Collected data:

- - -

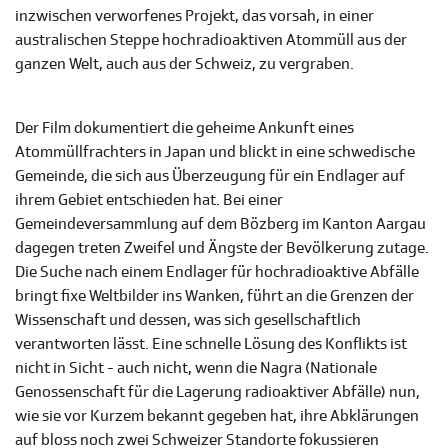
inzwischen verworfenes Projekt, das vorsah, in einer
australischen Steppe hochradioaktiven Atommüll aus der
ganzen Welt, auch aus der Schweiz, zu vergraben.
Der Film dokumentiert die geheime Ankunft eines
Atommüllfrachters in Japan und blickt in eine schwedische
Gemeinde, die sich aus Überzeugung für ein Endlager auf
ihrem Gebiet entschieden hat. Bei einer
Gemeindeversammlung auf dem Bözberg im Kanton Aargau
dagegen treten Zweifel und Ängste der Bevölkerung zutage.
Die Suche nach einem Endlager für hochradioaktive Abfälle
bringt fixe Weltbilder ins Wanken, führt an die Grenzen der
Wissenschaft und dessen, was sich gesellschaftlich
verantworten lässt. Eine schnelle Lösung des Konflikts ist
nicht in Sicht - auch nicht, wenn die Nagra (Nationale
Genossenschaft für die Lagerung radioaktiver Abfälle) nun,
wie sie vor Kurzem bekannt gegeben hat, ihre Abklärungen
auf bloss noch zwei Schweizer Standorte fokussieren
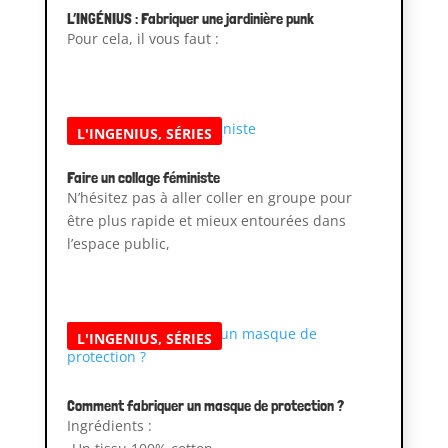
L’INGÉNIUS : Fabriquer une jardinière punk
Pour cela, il vous faut :
L'INGENIUS
,
SÉRIES
Faire un collage féministe
N’hésitez pas à aller coller en groupe pour
être plus rapide et mieux entourées dans
l’espace public,
L'INGENIUS
,
SÉRIES
Comment fabriquer un masque de protection ?
Ingrédients :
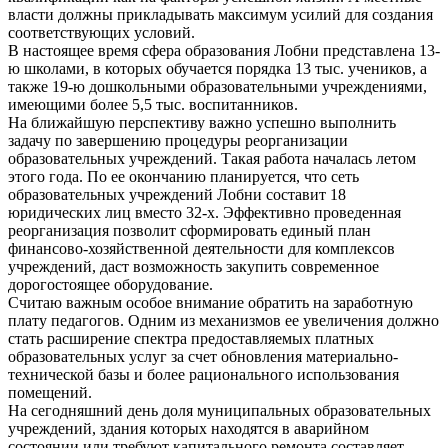
власти должны прикладывать максимум усилий для создания
соответствующих условий.
В настоящее время сфера образования Лобни представлена 13-
ю школами, в которых обучается порядка 13 тыс. учеников, а
также 19-ю дошкольными образовательными учреждениями,
имеющими более 5,5 тыс. воспитанников.
На ближайшую перспективу важно успешно выполнить
задачу по завершению процедуры реорганизации
образовательных учреждений. Такая работа началась летом
этого года. По ее окончанию планируется, что сеть
образовательных учреждений Лобни составит 18
юридических лиц вместо 32-х. Эффективно проведенная
реорганизация позволит сформировать единый план
финансово-хозяйственной деятельности для комплексов
учреждений, даст возможность закупить современное
дорогостоящее оборудование.
Считаю важным особое внимание обратить на заработную
плату педагогов. Одним из механизмов ее увеличения должно
стать расширение спектра предоставляемых платных
образовательных услуг за счет обновления материально-
технической базы и более рационального использования
помещений.
На сегодняшний день доля муниципальных образовательных
учреждений, здания которых находятся в аварийном
состоянии или требуют капитального ремонта составляет –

- - -

Work to be completed:
Every entry above should be restated word for word, with the images left out.

Answer to this task:
inzwischen verworfenes Projekt, das vorsah, in einer
australischen Steppe hochradioaktiven Atommüll aus der
ganzen Welt, auch aus der Schweiz, zu vergraben.
Der Film dokumentiert die geheime Ankunft eines
Atommüllfrachters in Japan und blickt in eine schwedische
Gemeinde, die sich aus Überzeugung für ein Endlager auf
ihrem Gebiet entschieden hat. Bei einer
Gemeindeversammlung auf dem Bözberg im Kanton Aargau
dagegen treten Zweifel und Ängste der Bevölkerung zutage.
Die Suche nach einem Endlager für hochradioaktive Abfälle
bringt fixe Weltbilder ins Wanken, führt an die Grenzen der
Wissenschaft und dessen, was sich gesellschaftlich
verantworten lässt. Eine schnelle Lösung des Konflikts ist
nicht in Sicht - auch nicht, wenn die Nagra (Nationale
Genossenschaft für die Lagerung radioaktiver Abfälle) nun,
wie sie vor Kurzem bekannt gegeben hat, ihre Abklärungen
auf bloss noch zwei Schweizer Standorte fokussieren
L’INGÉNIUS : Fabriquer une jardinière punk
Pour cela, il vous faut :
L'INGENIUS
,
SÉRIES
Faire un collage féministe
N’hésitez pas à aller coller en groupe pour
être plus rapide et mieux entourées dans
l’espace public,
L'INGENIUS
,
SÉRIES
Comment fabriquer un masque de protection ?
Ingrédients :
власти должны прикладывать максимум усилий для создания
соответствующих условий.
В настоящее время сфера образования Лобни представлена 13-
ю школами, в которых обучается порядка 13 тыс. учеников, а
также 19-ю дошкольными образовательными учреждениями,
имеющими более 5,5 тыс. воспитанников.
На ближайшую перспективу важно успешно выполнить
задачу по завершению процедуры реорганизации
образовательных учреждений. Такая работа началась летом
этого года. По ее окончанию планируется, что сеть
образовательных учреждений Лобни составит 18
юридических лиц вместо 32-х. Эффективно проведенная
реорганизация позволит сформировать единый план
финансово-хозяйственной деятельности для комплексов
учреждений, даст возможность закупить современное
дорогостоящее оборудование.
Считаю важным особое внимание обратить на заработную
плату педагогов. Одним из механизмов ее увеличения должно
стать расширение спектра предоставляемых платных
образовательных услуг за счет обновления материально-
технической базы и более рационального использования
помещений.
На сегодняшний день доля муниципальных образовательных
учреждений, здания которых находятся в аварийном
состоянии или требуют капитального ремонта составляет –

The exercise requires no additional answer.